Opinion

Out of jeopardy as we mark National Newspaper Week?

Wednesday, October 8, 2014

Late Sunday night, nestled in the cool lap of leather luxury, I fell asleep in my Big Comfy Chair as the Sunday Night Football game ambled on to conclusion.

Awakening in that same chair in the wee small hours of the morning, I found the TV still blaring away on Channel 13, and inexplicably Alex Trebek soliciting questions to Double Jeopardy answers.

Barely coherent, I perked right up, however, upon hearing Trebek reveal the Final Jeopardy category. As the clock neared 1 a.m. On a Monday morning.

Smiling, almost smirking at the camera, Trebek announced the final question would involve newspapers. But he couldn't resist adding, "Are they a dying breed? We'll find out after this ..."

Wait a second there, Alex, this is National Newspaper Week. The 74th observance thereof (Oct. 5-11). No time for you to be making any snide comment, especially when it has nothing to do with the question and answer (which ultimately involved the British tabloid The Sun altering its masthead for a historic occasion).

After all, did we make snide remarks about how your once stylishly bold mustache has descended into a bland, nearly 50-shades-of-gray lip liner upon its recent re-emergence?

So, Trebek, as we celebrate National Newspaper Week 2014 (cue all the parades, confetti, cake and piņatas) and its theme of "Newspapers: The Foundation of Vibrant Communities," we take exception to your dying breed comment.

In fact, it smacks of uninformed remarks heard here in the post-IBM closing days, characterizing the Greencastle situation as the "death of a corporate town."

Yay, that's right, never let the facts stand in the way of a good story.

So here we are in 2014, a couple of years past the desperate dying newspaper hysteria. And these are the facts as the Newspaper Association of America reports them:

-- The vast majority of U.S. adults, 164 million (69 percent) to be exact, read newspaper media content in print or online in a typical week, or access it on mobile devices in a typical month.

-- The majority (59 percent) of young adults, ages 18-24, read newspaper media content in print or online in a typical week, or access it on mobile devices in a typical month.

-- The mobile newspaper audience is growing fast, up 58 percent in an average month in the past two years. That totals 34 million adults.

-- The mobile audience skews young. Median age of an adult newspaper mobile user not surprisingly is 17 years younger than the average print reader.

-- Those who are newspaper mobile-exclusive -- that is, those who access newspaper content on mobile devices only -- are younger by four more years (with a median adult age of 33). That audience grew by 83 percent in the past two years.

-- Overall, the total newspaper media audience in a typical week (excluding mobile) dipped two percent, a change in line with TV media and even less than radio. When the mobile audience is included, the decline in total newspaper audience is cut by more than half to less than one percent.

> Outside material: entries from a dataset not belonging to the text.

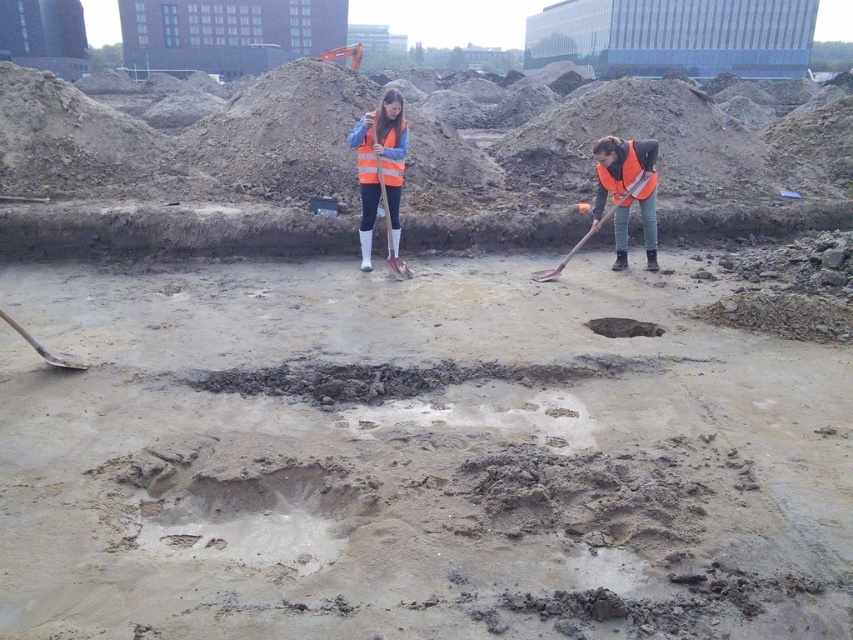 Between shiny metallic puddle at center and metallic silver shovel at lower left, which one is positioned higher?

Positioned higher is shiny metallic puddle at center.

Does point (608, 321) lie in front of point (78, 362)?

No, (608, 321) is further to viewer.

Which is behind, point (643, 332) or point (57, 364)?

Point (643, 332)

Where is `shiny metallic puddle at center`? shiny metallic puddle at center is located at coordinates click(624, 326).

Can you confirm if orange reflective safety vest at right is positioned to the right of metallic shovel at right?

Indeed, orange reflective safety vest at right is positioned on the right side of metallic shovel at right.

Who is more distant from viewer, (x=634, y=189) or (x=595, y=227)?

The point (x=634, y=189) is more distant.

Who is more distant from viewer, (637, 166) or (640, 188)?

The point (640, 188) is more distant.

Where is `orange reflective safety vest at right`? The width and height of the screenshot is (853, 640). orange reflective safety vest at right is located at coordinates (621, 170).

This screenshot has width=853, height=640. Describe the element at coordinates (624, 326) in the screenshot. I see `shiny metallic puddle at center` at that location.

Is shiny metallic puddle at center wider than orange plastic shovel at center?

Correct, the width of shiny metallic puddle at center exceeds that of orange plastic shovel at center.

Who is more forward, (606, 320) or (399, 272)?

Point (606, 320) is more forward.

Where is `shiny metallic puddle at center`? The height and width of the screenshot is (640, 853). shiny metallic puddle at center is located at coordinates pos(624,326). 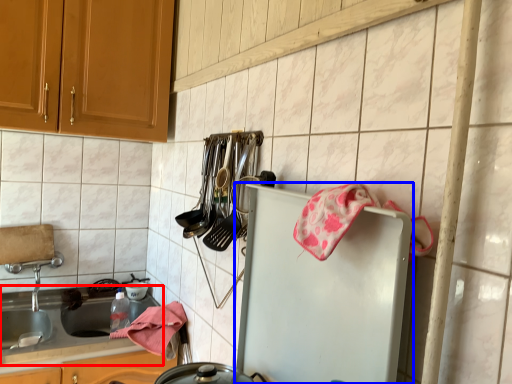 Question: Which object is further to the camera taking this photo, countertop (highlighted by a red box) or refrigerator (highlighted by a blue box)?

Choices:
 (A) countertop
 (B) refrigerator

Answer: (A) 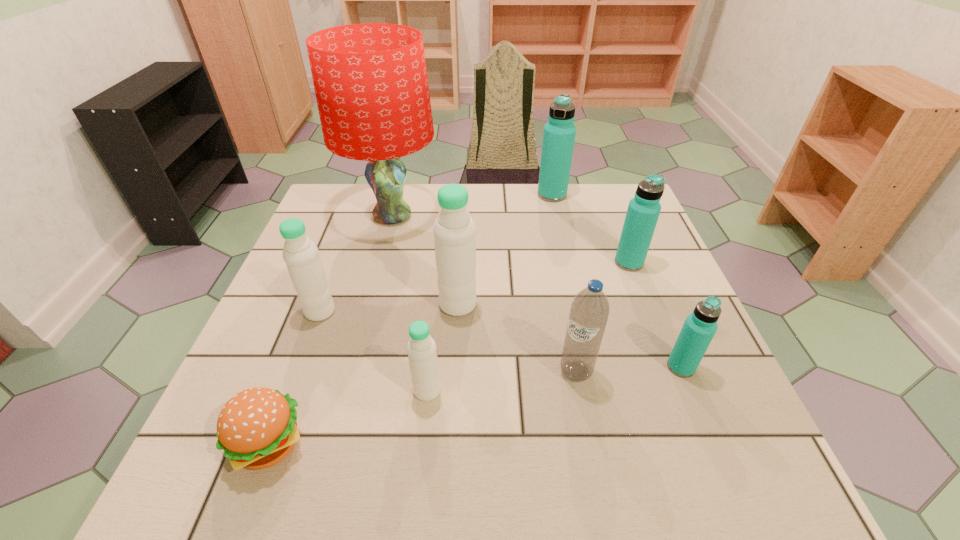 The height and width of the screenshot is (540, 960). In order to click on vacant space that satisfies the following two spatial constraints: 1. on the back side of the smallest blue water bottle; 2. on the left side of the nearest object in this screenshot , I will do click(x=299, y=367).

Find the location of a particular element. free space that satisfies the following two spatial constraints: 1. on the front-facing side of the smallest white water bottle; 2. on the left side of the tallest object is located at coordinates (348, 390).

Find the location of a particular element. This screenshot has height=540, width=960. free space that satisfies the following two spatial constraints: 1. on the front-facing side of the tallest object; 2. on the left side of the second farthest water bottle is located at coordinates (380, 262). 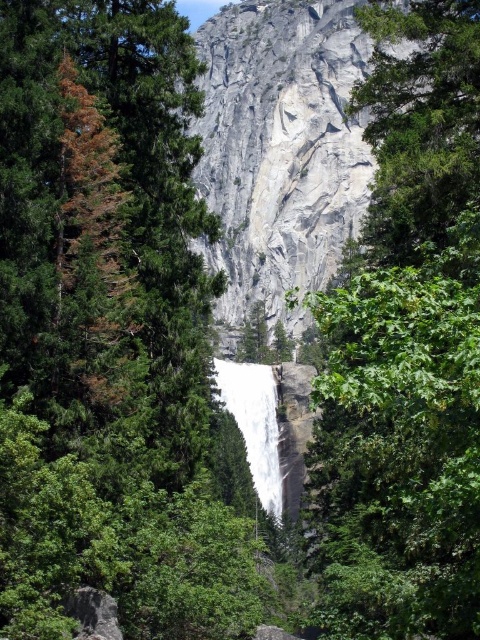 Does point (312, 168) come farther from viewer compared to point (257, 396)?

Yes.

Can you confirm if gray/rough rock at center is smaller than white smooth waterfall at center?

No, gray/rough rock at center is not smaller than white smooth waterfall at center.

You are a GUI agent. You are given a task and a screenshot of the screen. Output one action in this format:
    pyautogui.click(x=<x>, y=<y>)
    Task: Click on the gray/rough rock at center
    The image size is (480, 640).
    Given the screenshot: What is the action you would take?
    pyautogui.click(x=309, y=140)

Looking at this image, is the position of green matte tree at center more distant than that of gray/rough rock at center?

No, it is not.

Can you confirm if green matte tree at center is wider than gray/rough rock at center?

No.

Is point (202, 496) closer to camera compared to point (252, 284)?

Yes, point (202, 496) is closer to viewer.

The height and width of the screenshot is (640, 480). In order to click on green matte tree at center in this screenshot , I will do `click(109, 332)`.

How far apart are green leafy tree at center and gray/rough rock at center?

green leafy tree at center is 19.11 meters from gray/rough rock at center.

Does green leafy tree at center come behind gray/rough rock at center?

No, it is in front of gray/rough rock at center.

Describe the element at coordinates (405, 349) in the screenshot. I see `green leafy tree at center` at that location.

Identify the location of green leafy tree at center. The height and width of the screenshot is (640, 480). (405, 349). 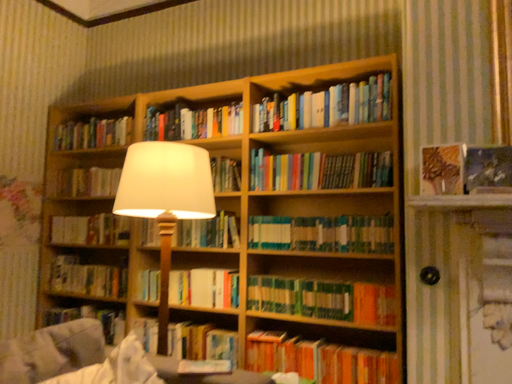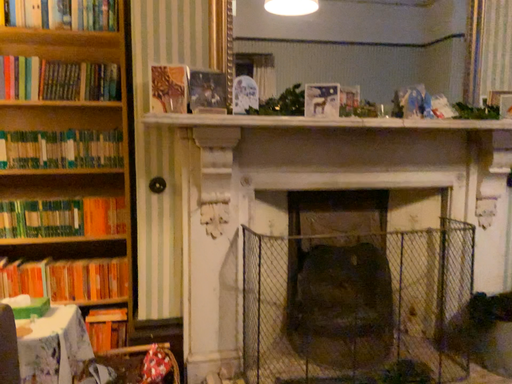 Question: How did the camera likely rotate when shooting the video?

Choices:
 (A) rotated downward
 (B) rotated upward

Answer: (A) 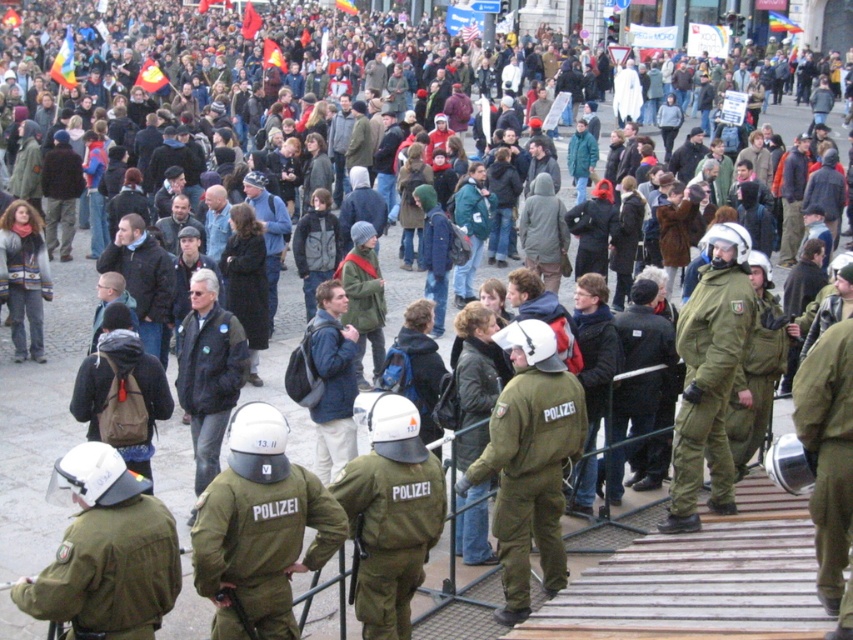 You are a photographer trying to capture a clear shot of both the green uniformed officer at center and the dark blue leather jacket at center. Since you want to ensure both are fully visible in your photo, which object should you focus on first to avoid missing any details?

You should focus on the dark blue leather jacket at center first because it is wider than the green uniformed officer at center, so capturing its full width will ensure there is enough space for the narrower officer in the frame.

From the picture: You are a participant in the protest and want to approach the barricade. The officer at point (x=709, y=376) is blocking your path. Can you go around them to reach the barricade?

The point (x=709, y=376) is on the green uniformed officer at center, so you can go around them to reach the barricade as long as there is space on either side of the officer.

You are a photographer trying to capture a clear shot of the green uniformed officer at center and the blue fabric backpack at center. Which object is wider?

The blue fabric backpack at center is wider than the green uniformed officer at center. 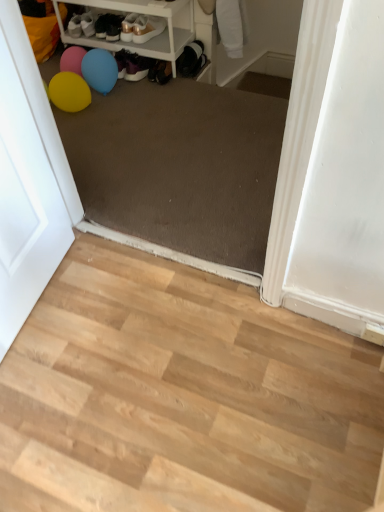 Question: Can we say white plastic shelf at upper left lies outside light wood floor at lower left?

Choices:
 (A) yes
 (B) no

Answer: (A)

Question: Is white plastic shelf at upper left closer to camera compared to light wood floor at lower left?

Choices:
 (A) no
 (B) yes

Answer: (A)

Question: Can you confirm if white plastic shelf at upper left is taller than light wood floor at lower left?

Choices:
 (A) yes
 (B) no

Answer: (A)

Question: Is white plastic shelf at upper left aimed at light wood floor at lower left?

Choices:
 (A) no
 (B) yes

Answer: (B)

Question: From a real-world perspective, is white plastic shelf at upper left on top of light wood floor at lower left?

Choices:
 (A) no
 (B) yes

Answer: (B)

Question: Considering the positions of point [x=107, y=22] and point [x=119, y=292], is point [x=107, y=22] closer or farther from the camera than point [x=119, y=292]?

Choices:
 (A) farther
 (B) closer

Answer: (A)

Question: Relative to light wood floor at lower left, is matte black shoes at upper center, the 3th footwear positioned from the right, in front or behind?

Choices:
 (A) front
 (B) behind

Answer: (B)

Question: Is matte black shoes at upper center, the 3th footwear positioned from the right, bigger or smaller than light wood floor at lower left?

Choices:
 (A) big
 (B) small

Answer: (B)

Question: Considering the positions of matte black shoes at upper center, which ranks as the 1th footwear in left-to-right order, and light wood floor at lower left in the image, is matte black shoes at upper center, which ranks as the 1th footwear in left-to-right order, taller or shorter than light wood floor at lower left?

Choices:
 (A) short
 (B) tall

Answer: (B)

Question: From their relative heights in the image, would you say pink rubber balloon at upper left is taller or shorter than matte black shoes at upper center, which ranks as the 1th footwear in left-to-right order?

Choices:
 (A) tall
 (B) short

Answer: (A)

Question: Would you say pink rubber balloon at upper left is inside or outside matte black shoes at upper center, which ranks as the 1th footwear in left-to-right order?

Choices:
 (A) outside
 (B) inside

Answer: (A)

Question: Is pink rubber balloon at upper left wider or thinner than matte black shoes at upper center, the 3th footwear positioned from the right?

Choices:
 (A) thin
 (B) wide

Answer: (A)

Question: Is pink rubber balloon at upper left bigger or smaller than matte black shoes at upper center, which ranks as the 1th footwear in left-to-right order?

Choices:
 (A) small
 (B) big

Answer: (B)

Question: Looking at the image, does matte white screen door at left seem bigger or smaller compared to shiny gold shoe at upper center, acting as the 2th footwear starting from the left?

Choices:
 (A) small
 (B) big

Answer: (B)

Question: From the image's perspective, is matte white screen door at left above or below shiny gold shoe at upper center, which ranks as the 2th footwear in right-to-left order?

Choices:
 (A) above
 (B) below

Answer: (B)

So while, many folks no longer get their fingers ink-stained devouring all the news that's fit to print, it is still newspapers providing their information and local news coverage, whether in hand or online.

But to remain out of jeopardy, it's important that newspapers continue to find other ways of disseminating their product and maximizing revenue streams. You can't give away your product and survive.

Apple doesn't do that. Coke doesn't do that. Newspapers shouldn't either.

Meanwhile, another timely local newspaper survey reveals the following:

-- The average amount of time spent with each edition of a local community newspaper is 38.95 minutes.

-- The percentage who read all or most of each paper is 73 percent.

-- The most frequently read topic remains local news.

-- Adults who rely on community newspapers as their primary source for local news is 51.8 percent (nearly four times more than the next nearest medium and 10 times greater than the Internet).

-- Those who believe their community newspaper's coverage of local news is good to excellent is 75 percent.

Meanwhile, when the Super Bowl is played again this coming February, 49 percent of U.S. households will be glued to the TV. Yet during that same timeframe, 70 percent of those households will be reading a newspaper.

But perhaps my favorite newspaper factoid remains this: The number of printed words on the front page of a daily newspaper exceeds all those spoken in an entire 30-minute network newscast.

Yep, that's the way it is ...

So who's really in jeopardy now, Trebek? Not sure we ever found out like you promised with that final question/answer.

But before we go, in regard to that final "Jeopardy" question: The Sun changed its nameplate to "The Son" in honor of the July 22, 2013 royal birth of Prince George, son of William and Kate.

Yikes. We can only hope journalism like that is indeed a dying breed.